The carriage rolled through a huge weatherbeaten sandstone gatehouse then rumbled down a winding tree lined avenue which led to a small wooded valley, in the middle of which there sat a perfect white stone château that gleamed like a pearl in the bright spring sunshine. It sat on a small island, surrounded by a large still lake, its silvery surface reflecting the château’s myriad of lovely graceful turrets and spires.

‘Oh my.’ Clementine gasped as their phaeton continued down the sun dappled driveway then swept around the edge of the lake. ‘I think this must surely be the most beautiful
 
house in all the world. Who did you say lives here?’

Venetia winked mischievously. ‘You’ll see.’

The coachman drove slowly across a wide bridge that led to the main building and pulled up in front of a low sweep of white marble steps that led to the imposing carved entrance. A waiting footman darted down to greet them. ‘Welcome to Mon Clos,’ he said with a grin as he pulled open the phaeton door and helped them down. ‘Monsieur le Comte is waiting for you in the great hall.’

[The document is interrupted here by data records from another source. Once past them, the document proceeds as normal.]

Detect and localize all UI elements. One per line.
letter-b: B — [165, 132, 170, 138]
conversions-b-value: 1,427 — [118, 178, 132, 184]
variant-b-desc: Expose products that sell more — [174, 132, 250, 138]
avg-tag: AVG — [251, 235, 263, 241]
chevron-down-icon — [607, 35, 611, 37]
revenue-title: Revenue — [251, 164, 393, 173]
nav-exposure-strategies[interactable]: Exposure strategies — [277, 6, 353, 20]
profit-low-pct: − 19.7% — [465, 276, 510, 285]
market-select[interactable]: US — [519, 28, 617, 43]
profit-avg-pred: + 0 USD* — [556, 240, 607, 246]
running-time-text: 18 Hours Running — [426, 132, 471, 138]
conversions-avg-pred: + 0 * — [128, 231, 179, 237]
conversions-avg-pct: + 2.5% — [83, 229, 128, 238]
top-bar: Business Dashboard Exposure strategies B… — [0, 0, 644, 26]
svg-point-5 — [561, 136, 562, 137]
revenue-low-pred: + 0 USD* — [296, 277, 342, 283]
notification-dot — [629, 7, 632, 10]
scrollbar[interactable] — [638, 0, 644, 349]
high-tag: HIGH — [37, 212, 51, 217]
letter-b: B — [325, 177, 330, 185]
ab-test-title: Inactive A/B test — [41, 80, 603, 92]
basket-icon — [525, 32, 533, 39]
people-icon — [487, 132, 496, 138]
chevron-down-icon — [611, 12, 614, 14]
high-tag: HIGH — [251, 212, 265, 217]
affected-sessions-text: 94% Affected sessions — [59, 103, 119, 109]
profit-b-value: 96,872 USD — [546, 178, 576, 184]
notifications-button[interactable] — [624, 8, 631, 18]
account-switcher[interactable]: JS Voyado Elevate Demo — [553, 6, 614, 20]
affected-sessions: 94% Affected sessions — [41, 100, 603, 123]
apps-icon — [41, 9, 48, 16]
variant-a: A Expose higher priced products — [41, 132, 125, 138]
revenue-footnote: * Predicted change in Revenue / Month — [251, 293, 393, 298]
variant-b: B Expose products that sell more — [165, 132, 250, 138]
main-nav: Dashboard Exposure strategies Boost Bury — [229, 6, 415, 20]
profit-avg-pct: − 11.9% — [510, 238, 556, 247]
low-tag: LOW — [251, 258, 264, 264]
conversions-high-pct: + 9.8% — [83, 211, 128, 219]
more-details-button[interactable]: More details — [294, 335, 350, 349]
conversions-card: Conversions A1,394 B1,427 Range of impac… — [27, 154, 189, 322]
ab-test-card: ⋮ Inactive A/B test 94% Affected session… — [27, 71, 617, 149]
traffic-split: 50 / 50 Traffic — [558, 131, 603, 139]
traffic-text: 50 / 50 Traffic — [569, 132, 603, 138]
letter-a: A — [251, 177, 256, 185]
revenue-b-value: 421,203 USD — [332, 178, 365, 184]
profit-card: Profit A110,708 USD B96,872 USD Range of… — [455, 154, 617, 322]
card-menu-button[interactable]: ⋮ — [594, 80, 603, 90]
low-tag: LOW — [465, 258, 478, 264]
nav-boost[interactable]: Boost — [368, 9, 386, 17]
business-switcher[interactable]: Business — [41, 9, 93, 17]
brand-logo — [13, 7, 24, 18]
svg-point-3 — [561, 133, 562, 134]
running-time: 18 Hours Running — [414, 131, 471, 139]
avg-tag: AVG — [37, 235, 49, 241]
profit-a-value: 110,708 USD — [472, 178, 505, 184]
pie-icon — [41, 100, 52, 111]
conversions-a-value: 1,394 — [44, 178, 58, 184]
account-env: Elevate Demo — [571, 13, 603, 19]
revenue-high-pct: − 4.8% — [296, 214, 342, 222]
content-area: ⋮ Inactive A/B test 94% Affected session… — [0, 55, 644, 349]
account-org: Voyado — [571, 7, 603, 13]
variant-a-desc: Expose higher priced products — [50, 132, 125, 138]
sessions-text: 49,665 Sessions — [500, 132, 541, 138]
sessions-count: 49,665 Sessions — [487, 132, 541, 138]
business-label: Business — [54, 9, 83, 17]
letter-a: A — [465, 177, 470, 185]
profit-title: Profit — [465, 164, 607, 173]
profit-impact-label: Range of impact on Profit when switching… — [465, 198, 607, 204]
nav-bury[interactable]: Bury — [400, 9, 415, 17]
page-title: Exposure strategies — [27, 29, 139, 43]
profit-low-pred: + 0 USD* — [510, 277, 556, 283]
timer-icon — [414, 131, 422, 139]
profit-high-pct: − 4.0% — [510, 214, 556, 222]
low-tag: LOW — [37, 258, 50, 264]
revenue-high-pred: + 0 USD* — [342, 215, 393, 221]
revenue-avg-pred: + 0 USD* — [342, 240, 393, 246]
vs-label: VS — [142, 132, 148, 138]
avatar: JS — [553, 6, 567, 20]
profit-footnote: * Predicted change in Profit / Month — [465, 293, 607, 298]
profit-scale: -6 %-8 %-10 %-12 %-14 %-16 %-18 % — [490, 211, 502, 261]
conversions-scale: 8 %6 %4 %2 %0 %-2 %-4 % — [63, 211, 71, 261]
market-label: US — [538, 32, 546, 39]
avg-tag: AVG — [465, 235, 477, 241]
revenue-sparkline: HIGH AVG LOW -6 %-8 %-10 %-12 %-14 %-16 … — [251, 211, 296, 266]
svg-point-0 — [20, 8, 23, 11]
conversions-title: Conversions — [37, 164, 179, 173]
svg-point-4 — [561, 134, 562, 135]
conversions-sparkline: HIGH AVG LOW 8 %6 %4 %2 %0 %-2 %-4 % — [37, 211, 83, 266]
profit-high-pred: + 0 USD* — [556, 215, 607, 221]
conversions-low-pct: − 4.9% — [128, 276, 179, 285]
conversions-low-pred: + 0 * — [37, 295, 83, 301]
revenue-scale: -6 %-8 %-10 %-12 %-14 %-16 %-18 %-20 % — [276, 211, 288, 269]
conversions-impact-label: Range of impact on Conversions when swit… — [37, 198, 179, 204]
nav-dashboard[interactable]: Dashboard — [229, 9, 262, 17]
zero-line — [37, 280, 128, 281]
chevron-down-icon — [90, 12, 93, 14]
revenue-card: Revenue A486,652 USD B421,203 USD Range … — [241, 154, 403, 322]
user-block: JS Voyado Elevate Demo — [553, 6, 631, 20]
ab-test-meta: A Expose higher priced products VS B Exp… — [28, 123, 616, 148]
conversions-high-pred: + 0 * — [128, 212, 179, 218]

Laughing and smiling they followed him up the steps and into a huge old fashioned chamber with a beamed ceiling and tapestries hanging on the walls. Two elderly wolfhounds came up and sniffed them in a friendly manner as they walked across the echoing hall towards their host, their high heels tip tapping on the polished wooden parquet floor.

‘You are most welcome to my home,’ the Comte, a tall, handsome man in his middle years said softly, stepping forward and taking first Venetia and then Eliza, who he looked over in an admiring fashion by the hand. ‘I am so charmed that you could bring your friends to see me, Madame la Comtesse.’

Clementine lingered behind the others, enjoying the view across the lake from the hall’s huge windows and also feeling suddenly and absurdly shy as the Comte’s amused blue eyes swept over her. ‘This is my sister, Clementine,’ Eliza said, taking her hand and pulling her forward. ‘She loves old houses.’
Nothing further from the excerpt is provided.